Dinner

Pan-Seared Filet Mignon (Cast Iron, 8 Minutes)

Ryan Thomas

By Ryan Thomas · Fine-Dining Chef · Updated 2026-05-09

Filet mignon is a 6-8 oz tenderloin steak. Pan-sear in butter 3-4 min/side, baste, rest. 27g protein, 9g fat per 100g cooked. The most tender steak available.

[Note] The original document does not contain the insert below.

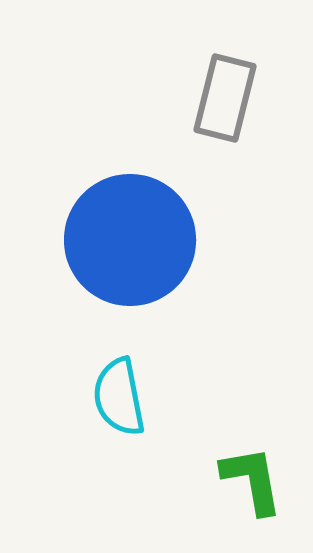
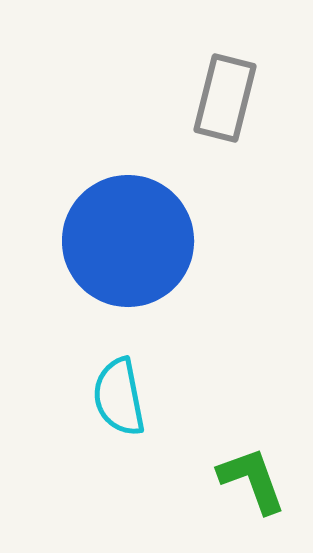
blue circle: moved 2 px left, 1 px down
green L-shape: rotated 10 degrees counterclockwise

Pan-seared filet mignon medallion on a white plate with deep rosy interior, butter pat on top, coarse salt scattered

Pan-seared filet mignon is a 6 to 8 ounce individual tenderloin steak cooked in a cast iron skillet for 3 to 4 minutes per side, then butter-basted for the last minute. The tenderloin is the most tender muscle on the cow, with almost no connective tissue or muscle fiber tension — knife pressure alone slices the cooked steak. A 6-ounce cooked filet delivers 46g protein, 15g fat (after butter baste), and 340 calories. Filet mignon runs $25 to $40 per pound; a 6-oz raw filet costs $9 to $15 each. The cut is lean (9g fat per 100g cooked) so the butter baste is essential — without added fat the steak eats dry despite the tender texture. Pull at 125°F internal for medium-rare; rest 5 minutes; eat whole or sliced into 1-inch medallions. Filet is the only steak where the cooking technique can ruin tenderness: high heat shortens muscle fibers and toughens the meat above 140°F internal.

Prep Time
5 min
Cook Time
8 min
Protein
46g
Calories
340

Ingredients

IngredientProteinFatCalories
6 oz filet mignon cooked46g15g290
1 tbsp butter (basting)0g11g100
Coarse salt0g0g0
Per serving46g26g440

Macros per serving (after cooking and any fat draining). Source: USDA FoodData Central.

Instructions

  1. 1

    Salt the steak on both sides 30 minutes to 24 hours before cooking.

  2. 2

    Heat a cast iron skillet over high heat until smoking. Add 1 tbsp butter.

  3. 3

    Pat the steak dry. Place in the foaming butter and don't move it for 4 minutes.

  4. 4

    Flip. Add the second tbsp of butter. Sear for 3 minutes.

  5. 5

    Tilt the pan and spoon the foaming butter over the top of the steak continuously for the last 60 seconds.

  6. 6

    Pull at 125°F internal for medium-rare (rises to 130°F during rest).

  7. 7

    Rest 5 minutes on a cutting board. Eat whole or slice into 1-inch medallions.

Nutrition per Serving

440
Calories
46g
Protein
26g
Fat
0g
Carbs

Frequently Asked Questions

Why does my filet mignon turn out tough?

Almost always overcooking. Filet has very little fat and no connective tissue to keep it moist past medium-rare. Above 140°F internal the muscle fibers contract dramatically and the steak goes from buttery-tender to dense and chewy. Use a probe thermometer; pull at 125°F; never cook past medium (140°F final). If you've been cooking by feel and your filet is tough, the thermometer is the fix.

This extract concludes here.